At the reception desk of his show at Marlborough Chelsea there’s a press package inches thick of fashion and décor shoots in Mr. Slonem’s grandiose residences, which include his sprawling studio in West Chelsea’s Starret Lehigh Building. One sees immediately that canvases are at the service of ambience, not the other way around.
It may seem unfair to over-interpret the fact that a wall of several dozen Picabia-inspired imaginary portraits of saints looks way more impressive than any single canvas in the melange. And yet, this signals a truth about his more ambitious paintings, including those in the present show: bigger and more is not only better, but essential.
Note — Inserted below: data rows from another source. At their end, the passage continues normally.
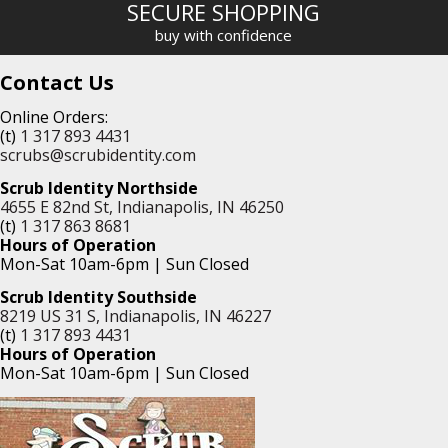
SECURE SHOPPING
buy with confidence
Contact Us
Online Orders:
(t)
1 317 893 4431
scrubs@scrubidentity.com
Scrub Identity Northside
4655 E 82nd St, Indianapolis, IN 46250
(t)
1 317 863 8681
Hours of Operation
Mon-Sat 10am-6pm | Sun Closed
Scrub Identity Southside
8219 US 31 S, Indianapolis, IN 46227
(t)
1 317 893 4431
Hours of Operation
Mon-Sat 10am-6pm | Sun Closed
And that, of course, is a contradiction in terms: that essence be revealed in overload. Therein lies the mysticism, that when you are dealing with décor rather than image, where lightness of being takes precendence over strength of expression, an aeshetic of accumulation makes more sense than one of clearing away. It is the Zen of more being more.
Apropos of overload, the charming, exquisite, labor intensive, allusion packed, technically exhilerating work of painter Reed Danziger at McKenzie should not be missed. It is true, alas, that she disproves the inverted Miesean aesthetic that serves Hunt Slonem. In her case, moving to a second or third panel (she works her exuberantly miniscule forms in oil, shellac, pigment and other media on paper mounted on board) is like taking another dose of overdose. Caveat emptor- she’s worth a shot.